In less than a month I had collected, on my own account, most of those trophies that fall to the lot of a Mississippi hunter. Among them were skins of the black bear, the red puma or "painter" of the backwoodsmen, the spotted lynx--better known by the name of "wild-cat"--wolves, black and gray, with raccoons, opossums, skunks, swamp rabbits, and other four-footed "varmints." In my collection were the antlers of the Virginia stag, the scaly skin of the alligator, as also the singular gar-fish, or shark of the South-western waters.

Birds, too, figured among my trophies, including a fine specimen of the wild turkey, whose weight, when shot, was thirty pounds in the scale. I had obtained also the tall American crane, the trumpeter swan, the curious snake-bird, the blue heron, the white egret, the scarlet ibis, and many other beautiful birds, obtainable on the banks and bayous of the lower Mississippi.

The king of all, however--the white-headed eagle--was still wanted to complete my museum. Several times I had seen this splendid bird soaring aloft, or winging his way across the river. But, like most of the falcon tribe, the white-headed eagle is shy of the approach of man; and I had never succeeded in getting a shot at one. All the more did I desire to add the eagle to my collection.

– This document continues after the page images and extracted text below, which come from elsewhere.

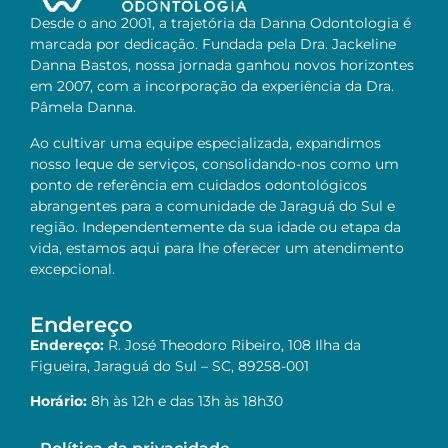
Desde o ano 2001, a trajetória da Danna Odontologia é
marcada por dedicação. Fundada pela Dra. Jackeline
Danna Bastos, nossa jornada ganhou novos horizontes
em 2007, com a incorporação da experiência da Dra.
Pâmela Danna.
Ao cultivar uma equipe especializada, expandimos
nosso leque de serviços, consolidando-nos como um
ponto de referência em cuidados odontológicos
abrangentes para a comunidade de Jaraguá do Sul e
região. Independentemente da sua idade ou etapa da
vida, estamos aqui para lhe oferecer um atendimento
excepcional.
Endereço
Endereço:
R. José Theodoro Ribeiro, 108 Ilha da
Figueira, Jaraguá do Sul – SC, 89258-001
Horário:
8h às 12h e das 13h às 18h30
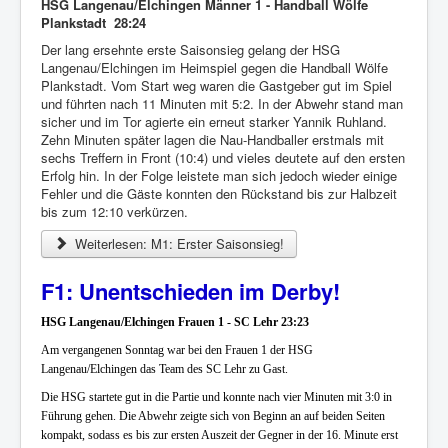
HSG Langenau/Elchingen Männer 1 - Handball Wölfe
Plankstadt 28:24
Der lang ersehnte erste Saisonsieg gelang der HSG
Langenau/Elchingen im Heimspiel gegen die Handball Wölfe
Plankstadt. Vom Start weg waren die Gastgeber gut im Spiel
und führten nach 11 Minuten mit 5:2. In der Abwehr stand man
sicher und im Tor agierte ein erneut starker Yannik Ruhland.
Zehn Minuten später lagen die Nau-Handballer erstmals mit
sechs Treffern in Front (10:4) und vieles deutete auf den ersten
Erfolg hin. In der Folge leistete man sich jedoch wieder einige
Fehler und die Gäste konnten den Rückstand bis zur Halbzeit
bis zum 12:10 verkürzen.
Weiterlesen: M1: Erster Saisonsieg!
F1: Unentschieden im Derby!
HSG Langenau/Elchingen Frauen 1 - SC Lehr 23:23
Am vergangenen Sonntag war bei den Frauen 1 der HSG
Langenau/Elchingen das Team des SC Lehr zu Gast.
Die HSG startete gut in die Partie und konnte nach vier Minuten mit 3:0 in
Führung gehen. Die Abwehr zeigte sich von Beginn an auf beiden Seiten
kompakt, sodass es bis zur ersten Auszeit der Gegner in der 16. Minute erst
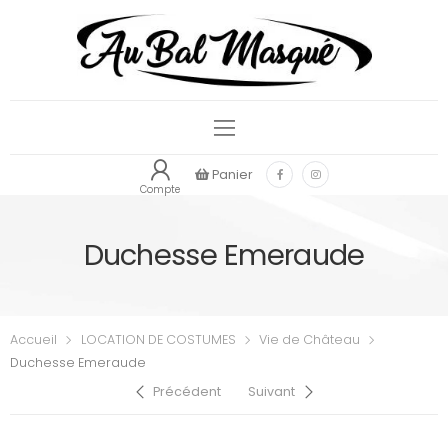
Panier
Compte
Duchesse Emeraude
Accueil
LOCATION DE COSTUMES
Vie de Château
Duchesse Emeraude
Précédent
Suivant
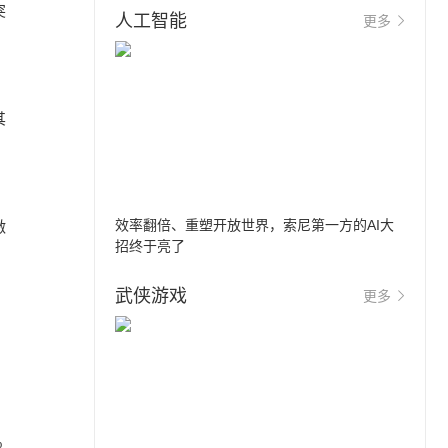
突
人工智能
更多
其
效率翻倍、重塑开放世界，索尼第一方的AI大
激
招终于亮了
武侠游戏
更多
：
%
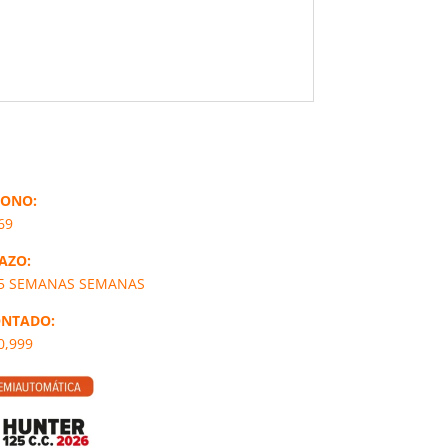
ONO:
69
AZO:
5 SEMANAS SEMANAS
NTADO:
0,999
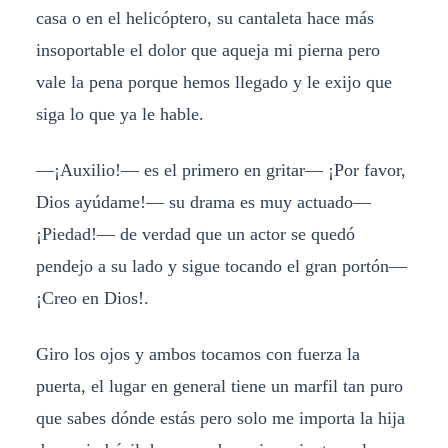
casa o en el helicóptero, su cantaleta hace más
insoportable el dolor que aqueja mi pierna pero
vale la pena porque hemos llegado y le exijo que
siga lo que ya le hable.
—¡Auxilio!— es el primero en gritar— ¡Por favor,
Dios ayúdame!— su drama es muy actuado—
¡Piedad!— de verdad que un actor se quedó
pendejo a su lado y sigue tocando el gran portón—
¡Creo en Dios!.
Giro los ojos y ambos tocamos con fuerza la
puerta, el lugar en general tiene un marfil tan puro
que sabes dónde estás pero solo me importa la hija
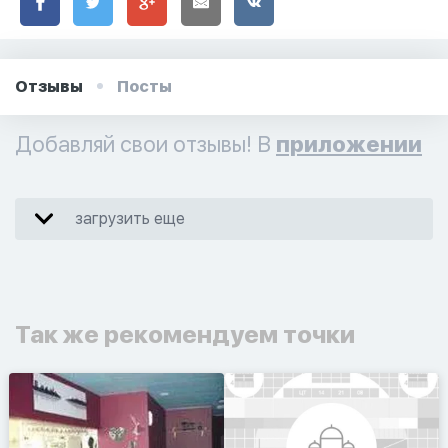
Отзывы
Посты
Добавляй свои отзывы! В
приложении
загрузить еще
Так же рекомендуем точки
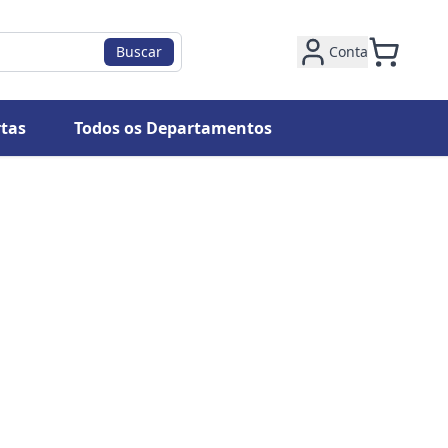
Buscar
Conta
tas
Todos os Departamentos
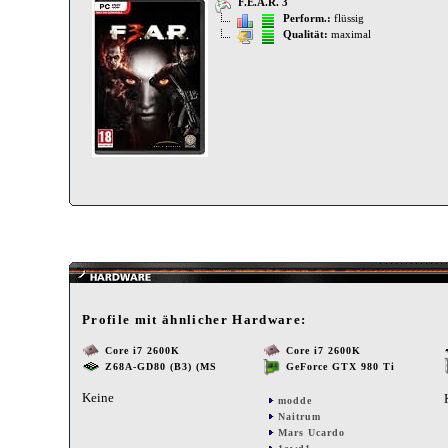
F.E.A.R. 3
Perform.:
flüssig
Qualität:
maximal
Profile mit ähnlicher Hardware:
Core i7 2600K
Core i7 2600K
Z68A-GD80 (B3) (MS
GeForce GTX 980 Ti
Keine
modde
Naitrum
Mars Ucardo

My host, eager to gratify me, caused inquiries to be made.

It ended in our hearing of a "roost" upon one of the islands, some twenty miles down the river, where a nest had been observed in the spring, and afterward the brood of birds--a single brace, along with their parents.

In the neighborhood of a nest where they have succeeded in bringing forth their young, the eagles can more easily be approached. Where they have been so long permitted to go undisturbed, their confidence becomes established. Knowing this, I determined on making an excursion to the island.

On this occasion I was to go without my host, accompanied only by one of his negroes, named "Jake." I had made several excursions so attended when the young planter was otherwise occupied--Jake and the skiff being always placed at my disposal.

The darky knew the island in question, though he had never landed upon it; and what I thought strange, did not seem to relish the idea of guiding me to the place! At other times he had shown the greatest eagerness to be my hunting companion, as it afforded him a pleasanter time than any other employment upon the plantation.